I mean, look at the distribution! I knew at the outset that twos would be heavy: think about it: TO BE OR TO BE IS, just in the first sentence! But all those threes and fours. Wow. It does make sense, but raises the question: what do other word-length distributions look like? Again, I know this must be done already, but it’s fun to do it yourself and see what you find—and find out what decisions you have to make, such as whether to remove hyphens. Anyway, I happen to use the first paragraph of Don Quixote for another activity, so I have it around (“Desocupado lector,…”) so now, after the same process, we have a distribution in Spanish (below):

Notice the lack of the 234 hump, but that, as in Hamlet, 2-letter words make up about 1/5 of the total (I have scaled all graphs the same and used a density axis; that’s a whole other story). We could clearly push on directly to more computation and hypothesis testing, but it’s too early in the year. I’m happy to gaze at the histograms.

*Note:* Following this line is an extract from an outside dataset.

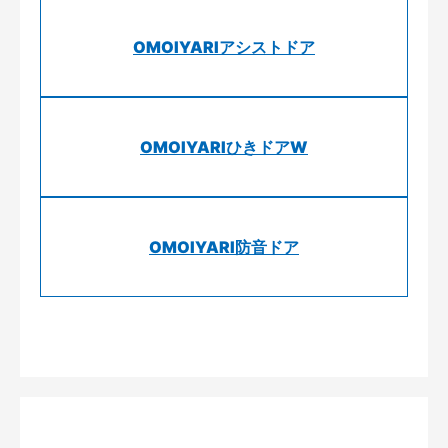
OMOIYARIアシストドア
OMOIYARIひきドアW
OMOIYARI防音ドア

Two more questions immediately arise for me:
- Is the soliloquy typical of a larger part of Hamlet?
- Is Shakespeare distinguishable from other authors just from this distribution?

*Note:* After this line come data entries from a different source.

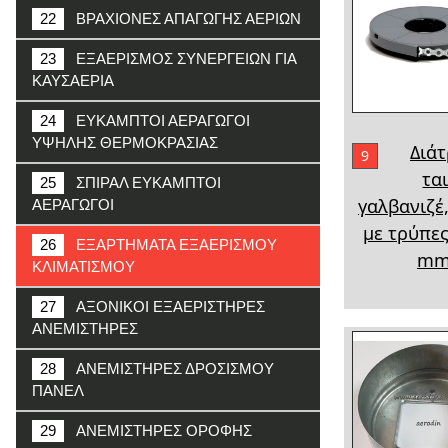
22
ΒΡΑΧΙΟΝΕΣ ΑΠΑΓΩΓΗΣ ΑΕΡΙΩΝ
23
ΕΞΑΕΡΙΣΜΟΣ ΣΥΝΕΡΓΕΙΩΝ ΓΙΑ
ΚΑΥΣΑΕΡΙΑ
24
ΕΥΚΑΜΠΤΟΙ ΑΕΡΑΓΩΓΟΙ
ΥΨΗΛΗΣ ΘΕΡΜΟΚΡΑΣΙΑΣ
Διάτ
9
τα
25
ΣΠΙΡΑΛ ΕΥΚΑΜΠΤΟΙ
γαλβανιζέ,
ΑΕΡΑΓΩΓΟΙ
με τρύπες
26
ΕΞΑΡΤΗΜΑΤΑ ΕΞΑΕΡΙΣΜΟΥ
m
ΚΛΙΜΑΤΙΣΜΟΥ
27
ΑΞΟΝΙΚΟΙ ΕΞΑΕΡΙΣΤΗΡΕΣ
ΑΝΕΜΙΣΤΗΡΕΣ
28
ΑΝΕΜΙΣΤΗΡΕΣ ΔΡΟΣΙΣΜΟΥ
ΠΑΝΕΛ
29
ΑΝΕΜΙΣΤΗΡΕΣ ΟΡΟΦΗΣ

So below we have two more: the entire third act of Hamlet, and then Bush’s second inaugural address.


I don’t know what you were expecting, but me, I thought Bush might have a substantially different distribution. I naïvely thought that we might see more shorter words, but on reflection, this makes sense: Shakespeare might be pithier; Bush’s speechwriters may be higher-falutin’ than I usually imagine. But what’s up with all those seven-letter words? So now, an interesting payoff from technology and doing it oneself: in Fathom, I can select that one bar, copy, and paste the words into a new collection—and look at the list of the 221 seven-letter words in his speech. Sorting that list, you can see which ones were used multiple times. The five most popular? Country, because, America, liberty, and 24 times, freedom.
The two 14s, by the way: selfgovernment. (I stripped the hyphens.)

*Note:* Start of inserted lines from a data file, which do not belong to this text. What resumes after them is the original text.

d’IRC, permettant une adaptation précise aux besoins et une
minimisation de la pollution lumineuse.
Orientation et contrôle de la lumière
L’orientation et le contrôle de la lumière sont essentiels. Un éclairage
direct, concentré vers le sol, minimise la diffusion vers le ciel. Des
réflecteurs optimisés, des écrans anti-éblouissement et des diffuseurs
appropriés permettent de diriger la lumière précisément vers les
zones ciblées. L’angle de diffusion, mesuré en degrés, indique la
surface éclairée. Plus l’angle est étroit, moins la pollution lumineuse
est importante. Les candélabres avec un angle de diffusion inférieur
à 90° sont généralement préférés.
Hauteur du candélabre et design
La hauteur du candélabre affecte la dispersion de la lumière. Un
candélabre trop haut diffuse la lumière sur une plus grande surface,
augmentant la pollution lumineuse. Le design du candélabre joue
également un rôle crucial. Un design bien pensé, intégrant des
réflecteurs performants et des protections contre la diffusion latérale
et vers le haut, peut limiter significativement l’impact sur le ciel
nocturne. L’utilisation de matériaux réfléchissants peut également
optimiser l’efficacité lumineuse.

Want to play? I have posted the cleaned-up text files and stuffed them into a zip. Safari transparently downloads and unstuffs this into your Downloads folder, showing you an unhelpful blank window. You may need to so something else, e.g., right-click the link to get a menu to download the linked file (or however your browser says that).
Posting this without looking at your files to verify, but I think a lot of the longer words in Bush’s case come from names of countries, leaders, and jargon that isn’t used in normal conversation which is something Shakespeare did attempt to emulate, although with more wit and fluidity.
Love this idea. Welcome to my RSS aggregator.